Os sete juízes da CIDH deverão analisar as provas apresentadas, considerando os tratados de direitos humanos dos quais o Brasil é signatário para julgar se houve ou não as violações alegadas pela parte acusadora.
Desde janeiro de 2023, a CIDH é composta pelos seguintes magistrados: Ricardo César Pérez Manrique (Uruguai, presidente), Humberto Antonio Sierra Porto (Colômbia, vice-presidente), Verónica Gómez (Argentina), Nancy Hernández López (Costa Rica), Eduardo Ferrer Mac-Gregor Poisot (México), Rodrigo Mudrovitsch (Brasil) e Patricia Pérez Goldberg (Chile).
Por ser brasileiro, e pelo Brasil ser parte no processo, é provável que o magistrado Mudrovitsch decida se abster no caso. O mesmo poderia acontecer com a magistrada Pérez Goldberg, caso se considere que as nacionalidades chilenas e o fato de Norambuena estar no Chile.
Não existe um prazo específico para a conclusão do processo, que ainda pode tardar anos até se chegar a uma sentença definitiva. Ademais, os tratados que serão analisados nem sempre estabelecem punições específicas em caso de violações das suas normas.
Segundo o advogado da família, “geralmente, as condenações estabelecem uma indenização às vítimas, no caso uma só, mas o mais importante são as possíveis recomendações para mudar a legislação, de forma a evitar que casos assim aconteçam novamente”.
Quem é Mauricio Hernández Norambuena
A história do chileno Mauricio Hernández Norambuena vai muito além do sequestro de Olivetto.
Ele foi militante comunista em sua juventude e tinha apenas 15 anos quando viveu o golpe de 11 de setembro de 1973, no qual o general Augusto Pinochet derrubou o governo democrático do socialista Salvador Allende e instalou uma das ditaduras mais sanguinárias da história, que durou 17 anos, até 1990.
Durante a ditadura, Norambuena foi integrante da Frente Patriótica Manuel Rodríguez (FPMR), grupo de guerrilha urbana formado por alguns militantes comunistas para se defender da perseguição pinochetista contra os opositores, e também para tentar derrubar o regime. Nesse período, ele adotou o codinome “Comandante Ramiro”.
As duas ações revolucionárias mais importantes da história da FPMR contaram com a participação do “Comandante Ramiro”: o atentando contra o ditador Pinochet em 1985, que foi mal sucedido, e o assassinato do senador Jaime Guzmán (ideólogo da ditadura e autor da atual Constituição chilena) em 1991.
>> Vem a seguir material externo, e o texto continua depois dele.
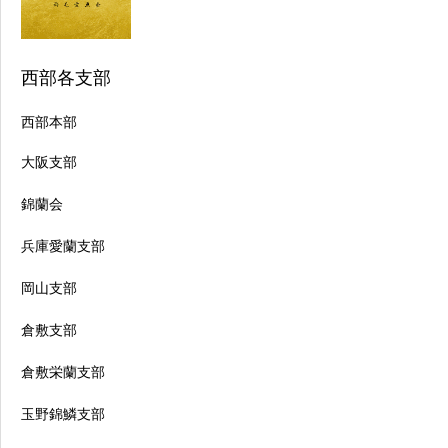
西部各支部
西部本部
大阪支部
錦蘭会
兵庫愛蘭支部
岡山支部
倉敷支部
倉敷栄蘭支部
玉野錦鱗支部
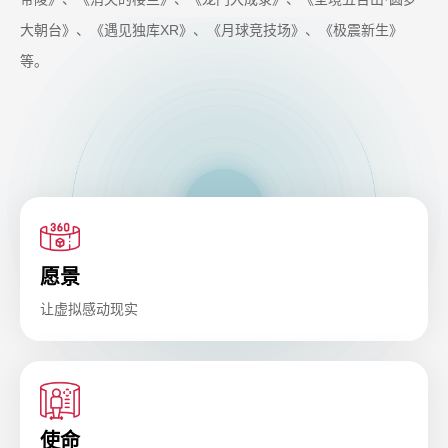
大朝台》、《遇见独库XR》、《月球竞技场》、《极震新生》
等。
愿景
让虚拟感动现实
使命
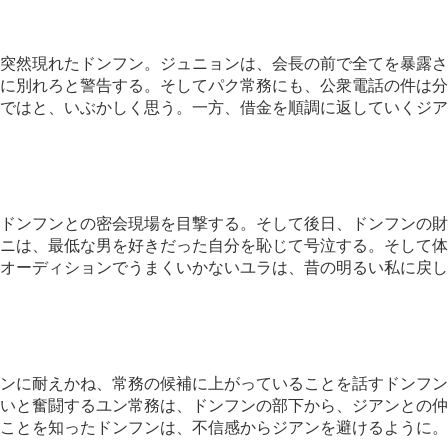
突然現れたドンフン。ジュニョンは、会長の前で全てを暴露さ
に別れろと警告する。そしてパク常務にも、公衆電話の件は分
ではと、いぶかしく思う。一方、借金を順調に返していくジア
ドンフンとの密会現場を目撃する。そして後日、ドンフンの財
ニは、最低な男を好きだった自分を恥じて号泣する。そして体
オーディションでうまくいかないユラは、昔の明るい私に戻し
ンに耐えかね、常務の候補に上がっていることを話すドンフン
いと奮闘するユン常務は、ドンフンの部下から、ジアンとの仲
ことを知ったドンフンは、不信感からジアンを避けるように。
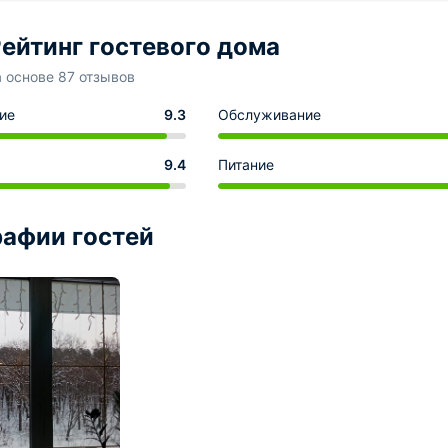
ейтинг гостевого дома
а основе 87 отзывов
ие
9.3
Обслуживание
9.4
Питание
афии гостей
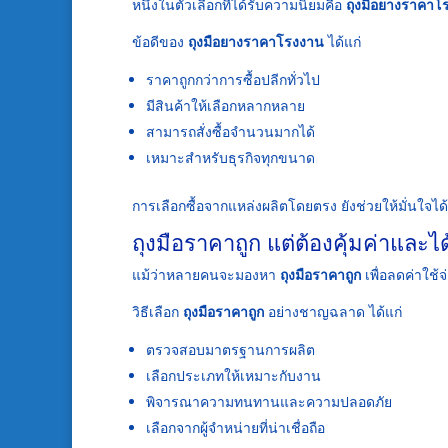
หนึ่งในตัวเลือกที่ได้รับความนิยมคือ
ถุงมือยางราคาโ
ข้อดีของ
ถุงมือยางราคาโรงงาน
ได้แก่
ราคาถูกกว่าการซื้อปลีกทั่วไป
มีสินค้าให้เลือกหลากหลาย
สามารถสั่งซื้อจำนวนมากได้
เหมาะสำหรับธุรกิจทุกขนาด
การเลือกซื้อจากแหล่งผลิตโดยตรง ยังช่วยให้มั่นใจไ
ถุงมือราคาถูก แต่ต้องคุ้มค่าและ
แม้ว่าหลายคนจะมองหา
ถุงมือราคาถูก
เพื่อลดค่าใช้จ
วิธีเลือก
ถุงมือราคาถูก
อย่างชาญฉลาด ได้แก่
ตรวจสอบมาตรฐานการผลิต
เลือกประเภทให้เหมาะกับงาน
พิจารณาความทนทานและความปลอดภัย
เลือกจากผู้จำหน่ายที่น่าเชื่อถือ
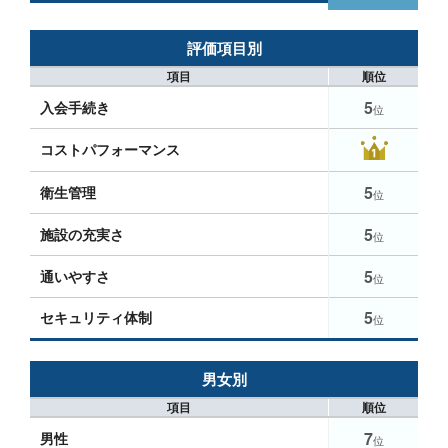
評価項目別
項目
順位
5
入会手続き
位
コストパフォーマンス
5
衛生管理
位
5
施設の充実さ
位
5
通いやすさ
位
5
セキュリティ体制
位
男女別
項目
順位
7
男性
位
Norambuena foi preso no Chile em 1993 por seu envolvimento em ambos os casos. Porém, três anos depois, em dezembro de 1996, ele participou de uma fuga histórica ao escapar da prisão de segurança máxima de Santiago junto com outros quatro companheiros da FPMR (Ricardo Palma, Pablo Muñóz e Patricio Ortiz, além de Raúl Escobar, que não estava preso e organizou o operativo do lado de fora).
Na ação, os guerrilheiros sequestraram um helicóptero da carceragem. Norambuena foi o último a chegar ao heliporto e não conseguiu embarcar, mas se agarrou a uma cesta que estava amarrada no trem de pouso e ficou pendurado enquanto a aeronave fugia, se safando dos disparos dos gendarmes.